With the advance of the Internet, activities that used to be time-consuming now only take a minute. For those who increasingly find themselves under time pressure, Internet is a means to save time, and many are choosing, for instance, to shop online. Yet besides the money that is spent, within the context of a particular transaction personal data is given out. What may happen to this data beyond the commercial context, and what decisions could be made based on this data?
At times, personal data shared with a company while making an online purchase may end up in the hands of law enforcement authorities. This would be the case, for instance, if the proposed Passenger Name Records (PNR) Directive, mandating EU air carriers to transfer passenger data to special passenger information units, comes into force. While, clearly, the only goal for which individuals give out data is obtaining a ticket, they practically have no say as to the onward transfer of this data to such units. The legal basis for such transfer - in the given case Articles 82(1)(d) and 87(2)(a) TFEU - trumps individual consent, and the only thing remaining is to count your losses…of data.
Another issue is that, under Article 4 of the PNR Directive, passenger information units may use passenger data for the purposes of terrorist profiling. Among other applications, such profiling aims to apply the previously found patterns in data, associated with terrorist activity, to new PNR databases and identify individuals who match these patterns. If, as a result of profiling, a passenger is flagged as ‘requiring further examination’, an investigation will follow and, should the risk be confirmed, he could be denied boarding and apprehended. One of the main issues arising here is the (in)transparency of profile-based decision-making and an individual’s right to access the profile. Can, and if so, to what extent, the passenger get access to the profile - this government-imposed identity - that has been created and applied to him?
Some answers – yet perhaps even more questions – are provided by the Framework Decision 2008/977/JHA and the jurisprudence of the European Court of Human Rights (ECtHR). Article 17 of the Framework Decision (applicable only to cross-border, but not national processing of data) allows individuals a limited access to their own data, and the emphasis is made on the indirect access through the Data Protection Authority (DPA). The ‘limited access’ line of reasoning could also be traced in the ECtHR judgments such as Segerstedt-Wiberg and Leander, where the interests of national security prevailed over the (full) disclosure, to the concerned individuals, of the data gathered on them.

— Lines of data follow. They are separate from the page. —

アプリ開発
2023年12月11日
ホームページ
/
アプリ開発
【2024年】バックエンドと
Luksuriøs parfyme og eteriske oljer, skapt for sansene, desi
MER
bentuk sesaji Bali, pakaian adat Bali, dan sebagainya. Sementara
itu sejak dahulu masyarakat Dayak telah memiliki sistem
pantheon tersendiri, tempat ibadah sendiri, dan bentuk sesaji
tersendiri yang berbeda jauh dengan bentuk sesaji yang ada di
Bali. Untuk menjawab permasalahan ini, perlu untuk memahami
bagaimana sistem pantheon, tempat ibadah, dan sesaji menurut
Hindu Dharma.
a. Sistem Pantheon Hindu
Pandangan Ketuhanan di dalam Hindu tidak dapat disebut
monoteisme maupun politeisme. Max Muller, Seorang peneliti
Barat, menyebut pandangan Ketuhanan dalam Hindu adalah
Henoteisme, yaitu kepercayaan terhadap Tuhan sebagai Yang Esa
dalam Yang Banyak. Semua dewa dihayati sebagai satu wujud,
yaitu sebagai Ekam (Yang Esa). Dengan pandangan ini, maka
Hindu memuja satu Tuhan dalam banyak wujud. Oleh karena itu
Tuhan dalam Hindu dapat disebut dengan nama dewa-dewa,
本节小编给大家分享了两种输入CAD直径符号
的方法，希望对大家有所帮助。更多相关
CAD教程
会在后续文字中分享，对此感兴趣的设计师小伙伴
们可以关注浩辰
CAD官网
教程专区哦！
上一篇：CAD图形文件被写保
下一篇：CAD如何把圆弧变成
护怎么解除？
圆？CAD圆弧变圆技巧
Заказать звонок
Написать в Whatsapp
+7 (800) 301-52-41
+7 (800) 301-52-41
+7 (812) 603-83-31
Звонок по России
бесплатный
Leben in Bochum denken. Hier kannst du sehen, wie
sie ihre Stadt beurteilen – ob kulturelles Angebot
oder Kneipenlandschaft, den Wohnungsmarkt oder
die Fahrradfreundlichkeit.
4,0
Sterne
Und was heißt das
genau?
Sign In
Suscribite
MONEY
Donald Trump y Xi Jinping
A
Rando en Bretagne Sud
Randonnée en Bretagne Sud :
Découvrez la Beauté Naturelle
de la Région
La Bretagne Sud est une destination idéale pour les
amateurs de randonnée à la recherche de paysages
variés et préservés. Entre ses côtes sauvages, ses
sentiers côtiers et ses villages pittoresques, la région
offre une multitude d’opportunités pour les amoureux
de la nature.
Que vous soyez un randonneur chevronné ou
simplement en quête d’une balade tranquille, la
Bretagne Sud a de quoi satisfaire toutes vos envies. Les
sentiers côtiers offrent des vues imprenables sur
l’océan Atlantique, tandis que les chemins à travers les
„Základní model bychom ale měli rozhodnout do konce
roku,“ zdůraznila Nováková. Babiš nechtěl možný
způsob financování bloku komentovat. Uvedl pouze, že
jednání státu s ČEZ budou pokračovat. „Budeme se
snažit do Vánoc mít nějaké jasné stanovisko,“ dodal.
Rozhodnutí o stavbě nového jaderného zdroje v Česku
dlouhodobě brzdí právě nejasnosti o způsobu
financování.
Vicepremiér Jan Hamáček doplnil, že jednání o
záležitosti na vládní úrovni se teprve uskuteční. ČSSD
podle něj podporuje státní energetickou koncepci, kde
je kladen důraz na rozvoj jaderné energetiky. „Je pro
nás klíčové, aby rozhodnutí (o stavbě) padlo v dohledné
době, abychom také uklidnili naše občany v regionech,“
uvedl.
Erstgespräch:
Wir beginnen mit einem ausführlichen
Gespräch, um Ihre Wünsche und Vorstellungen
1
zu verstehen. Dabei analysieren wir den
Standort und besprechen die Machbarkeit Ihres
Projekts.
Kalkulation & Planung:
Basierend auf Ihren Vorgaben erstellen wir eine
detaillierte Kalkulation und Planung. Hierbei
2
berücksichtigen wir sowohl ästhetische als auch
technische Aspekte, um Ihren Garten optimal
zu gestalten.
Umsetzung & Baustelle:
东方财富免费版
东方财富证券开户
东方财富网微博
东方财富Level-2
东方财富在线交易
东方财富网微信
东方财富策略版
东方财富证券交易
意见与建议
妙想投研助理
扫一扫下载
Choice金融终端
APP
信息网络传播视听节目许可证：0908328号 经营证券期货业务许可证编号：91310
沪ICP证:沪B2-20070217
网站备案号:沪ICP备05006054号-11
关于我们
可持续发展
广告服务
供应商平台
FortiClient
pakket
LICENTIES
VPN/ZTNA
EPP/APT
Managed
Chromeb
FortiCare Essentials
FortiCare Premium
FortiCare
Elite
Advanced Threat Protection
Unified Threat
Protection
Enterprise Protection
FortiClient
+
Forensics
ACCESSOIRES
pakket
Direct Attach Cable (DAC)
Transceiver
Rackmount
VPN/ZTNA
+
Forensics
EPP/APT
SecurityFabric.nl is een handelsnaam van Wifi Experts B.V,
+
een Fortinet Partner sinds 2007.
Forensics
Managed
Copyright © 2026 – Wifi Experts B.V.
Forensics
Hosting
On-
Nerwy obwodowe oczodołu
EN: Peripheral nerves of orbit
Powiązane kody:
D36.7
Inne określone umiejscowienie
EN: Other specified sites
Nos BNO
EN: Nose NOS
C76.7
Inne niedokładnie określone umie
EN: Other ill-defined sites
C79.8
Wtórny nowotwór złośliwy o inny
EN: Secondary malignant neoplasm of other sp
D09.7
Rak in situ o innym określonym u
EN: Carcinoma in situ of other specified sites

The common point of this framework is that it is focused on personal data – i.e., data that belongs to an identified or identifiable individual. Yet, in the context of terrorist profiling, are we always talking about personal data? Without going into profiling terminology, suffice to say that at least some profiles applied to individuals under Article 4 of the PNR Directive would be based on ‘pre-determined criteria’ – i.e. on patterns that were previously identified using the anonymized data of other persons. Such a profile, it would seem, cannot be linked to an individual to whom it is applied within the sense of the EU data protection framework. Thus, if an individual requests access both to the profile that has been applied to him and personal information gathered on him after he was flagged, it is only a limited access to the latter that would be granted.
This brief assessment of a profiling case-study shows that technology develops faster than law, and the latter cannot lag behind. To be or not to be profiled is no longer a question, as, at least in the law enforcement field, we can expect profiling to be widely used without individuals’ consent. Given the specificities of profiling techniques, in addition to the protection of personal data, the legal framework should allow for the protection of individuals against the negative aspects of profiling, at least by providing some access to profiles that have been imposed on them. The proposed Police and justice sector data protection Directive seems to have offered, although vaguely, such an opportunity in its Article 11, stating that an individual can be granted access to ‘any further information in so far as such further information is necessary to guarantee fair processing in respect of the [individual]’. Let us hope that this provision will see light in the final version of the Directive!